Las relaciones bilaterales entre las dos mayores economías del continente americano sufrieron una fractura de proporciones históricas. El Gobierno de Estados Unidos, liderado por el presidente Donald Trump, ordenó la imposición de un arancel aduanero del 25% a la mayoría de las exportaciones de Brasil, tras acusar formalmente al mandatario Luiz Inácio Lula da Silva de obstaculizar deliberadamente las tratativas comerciales con Washington. El anuncio fue divulgado por el secretario de Estado estadounidense, Marco Rubio, quien aseveró que el líder del Partido de los Trabajadores (PT) “ha antepuesto su propio ego a la consecución de un acuerdo que beneficie al pueblo brasileño”.
La drástica represalia comercial —que entrará en vigor el próximo 22 de julio de 2026 bajo la firma del Representante de Comercio de EE.UU., Jamieson Greer— afectará a sectores neurálgicos de la industria brasileña, abarcando desde componentes para la aviación civil, vehículos de pasajeros, material farmacéutico y hasta bienes informativos o culturales. El origen del conflicto radica en el fuerte proteccionismo que el Palacio del Planalto ha otorgado a Pix, el exitoso sistema público de pagos electrónicos instantáneos impulsado por el Banco Central de Brasil y recientemente patentado como “marca de renombre”. Washington acusa que esta herramienta estatal discrimina y perjudica injustamente a los proveedores de tecnología financiera norteamericanos.
Indignación en Brasilia por superávit histórico y defensa de Pix
La respuesta del Ejecutivo brasileño fue inmediata y categórica. A través de un comunicado oficial de la Secretaría de Comunicación Social difundido por el propio Lula da Silva, el gobierno catalogó la jornada de este miércoles como “un hito lamentable” en la historia diplomática de ambos países y repudió el carácter unilateral de la sanción económica de Washington.
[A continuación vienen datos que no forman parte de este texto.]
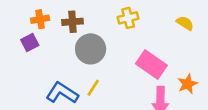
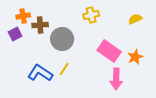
brown cross: (72, 22) -> (40, 25), moved
yellow semicircle: (185, 23) -> (135, 19), turned -56
orange star: (188, 84) -> (135, 57), moved

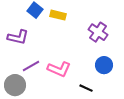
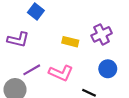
yellow rectangle: (58, 15) -> (70, 42), moved
purple cross: (98, 32) -> (102, 34), turned 30

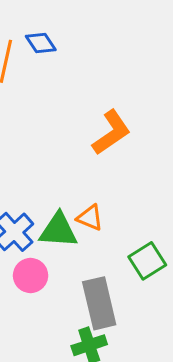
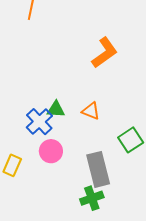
green triangle: (58, 230) -> (56, 109), moved, size x0.7

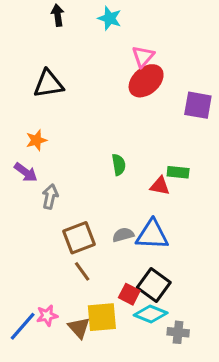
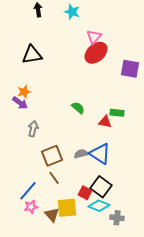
green semicircle: (119, 165) -> (78, 108), turned -40
purple arrow: (26, 172) -> (20, 103), moved
blue triangle: (152, 235) -> (100, 154), turned 30
blue line: (23, 326) -> (28, 191), moved

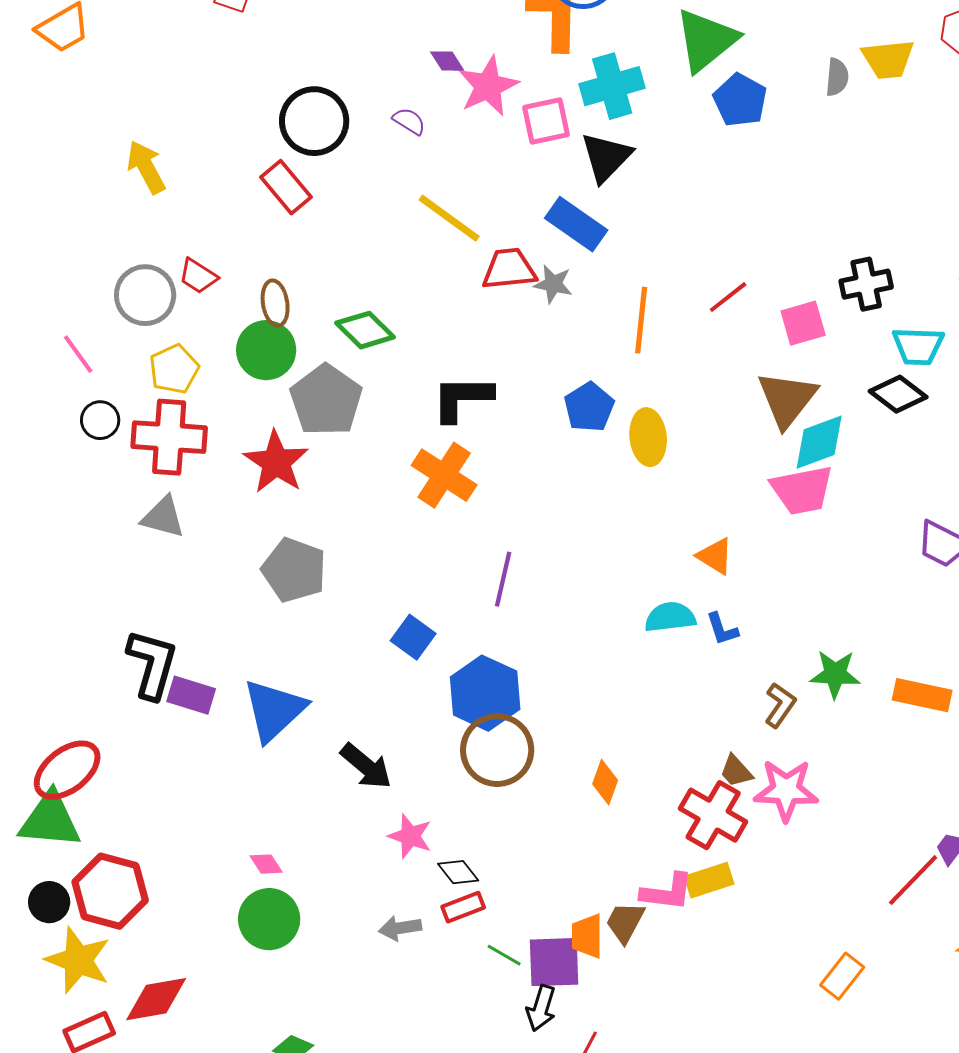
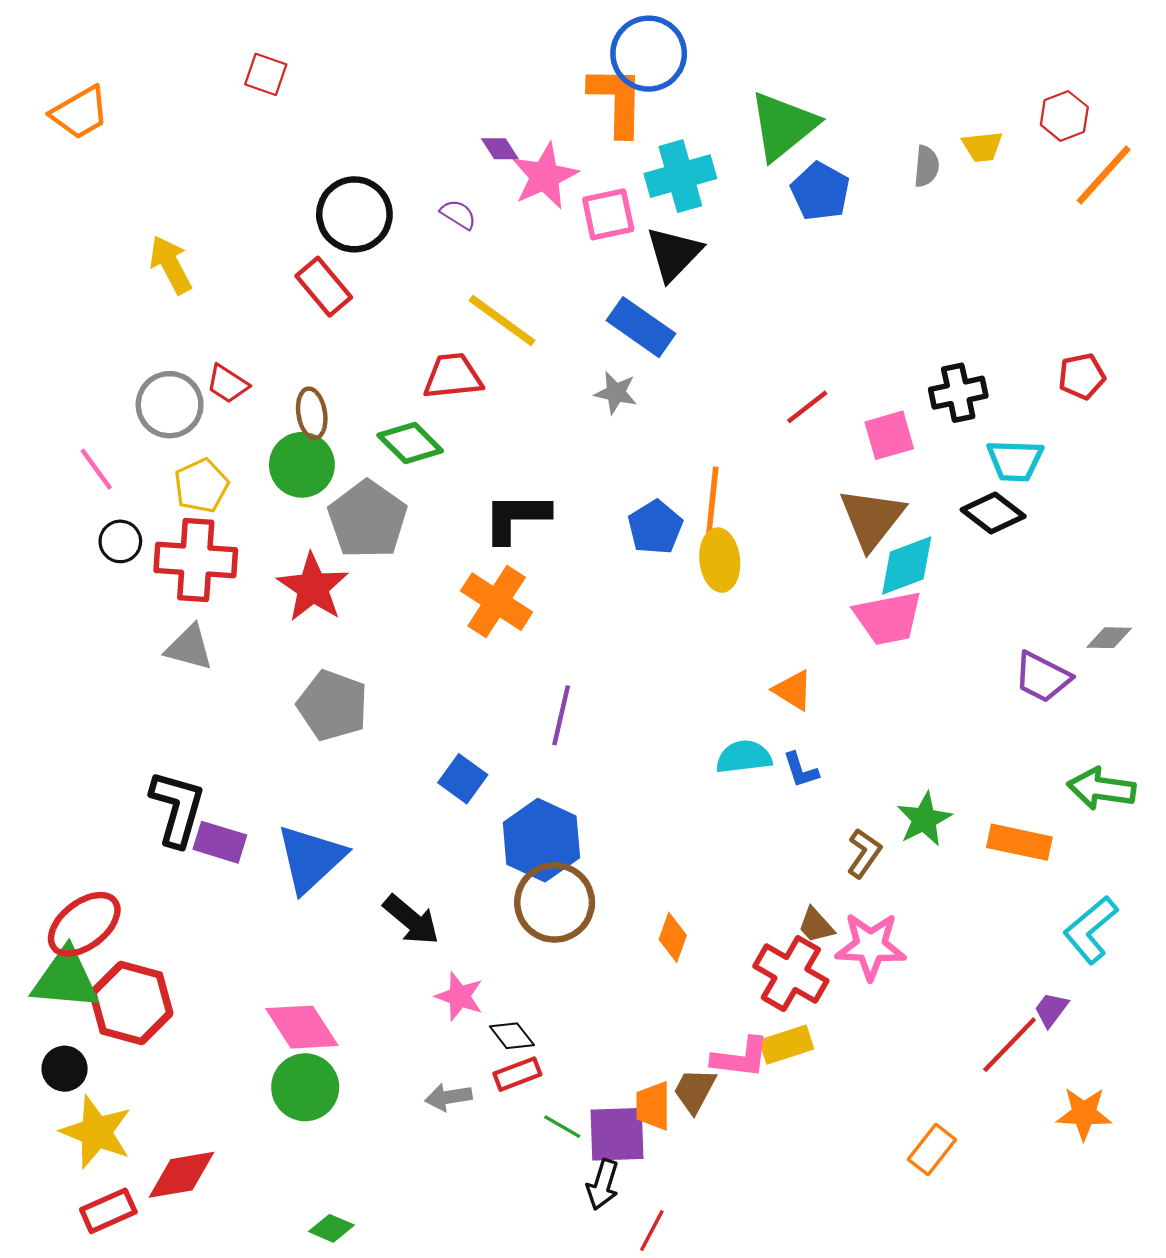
yellow trapezoid: (888, 59) -> (982, 147), size x0.7
red trapezoid: (509, 269) -> (453, 376), moved
orange line: (641, 320) -> (712, 503), moved
green star: (835, 674) -> (924, 819), turned -30
pink diamond: (266, 864) -> (302, 1027), size x2.0
red hexagon: (110, 891) -> (131, 1003), moved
El Planalto argumentó que las acusaciones de competencia desleal carecen de todo fundamento multilateral y contravienen las normas de la Organización Mundial del Comercio (OMC).
La diplomacia de Brasilia sustentó su defensa técnica apelando a la balanza de pagos recíproca de los últimos tres lustros, recordando que Estados Unidos acumula un superávit de USD 424.500 millones con Brasil en los últimos 15 años y que, durante 2025, el 76% de las importaciones norteamericanas ingresaron al gigante sudamericano con arancel cero. “PIX es un activo de nuestro pueblo y un referente internacional. No renunciaremos a proteger a nuestras familias de la avaricia de un puñado de tecno-oligarcas”, enfatizó el manifiesto brasileño, desestimando además los reparos norteamericanos en materia ecológica al exhibir los históricos descensos en las tasas de deforestación de la Amazonía logrados bajo el mandato de Lula.
Flávio Bolsonaro abre fuego y califica a Lula como “el Biden brasileño”
El castigo arancelario sacudió de inmediato el tablero político interno de Brasil, con miras a las elecciones presidenciales de octubre próximo. El senador y precandidato presidencial derechista, Flávio Bolsonaro, capitalizó de inmediato la arremetida de la Casa Blanca para demoler la conducción del gobierno del PT, asegurando que Lula da Silva carece de las condiciones cognitivas y de liderazgo internacional necesarias para seguir conduciendo el rumbo de la potencia sudamericana.
“Lula ya no tiene condiciones para ser el presidente de Brasil. Estamos en un avión sin piloto“, fustigó el parlamentario e hijo del expresidente Jair Bolsonaro a través de sus redes sociales. El candidato conservador comparó despectivamente al actual mandatario con el expresidente estadounidense Joe Biden, tildándolo de “gruñón, irresponsable” y acusándolo de haberse transformado en un peligro activo para la estabilidad financiera nacional. “Quien mira a Lula no ve futuro. Ve pasado, atraso, incertidumbre, desconfianza, corrupción e incompetencia”, remató Bolsonaro para clausurar la jornada.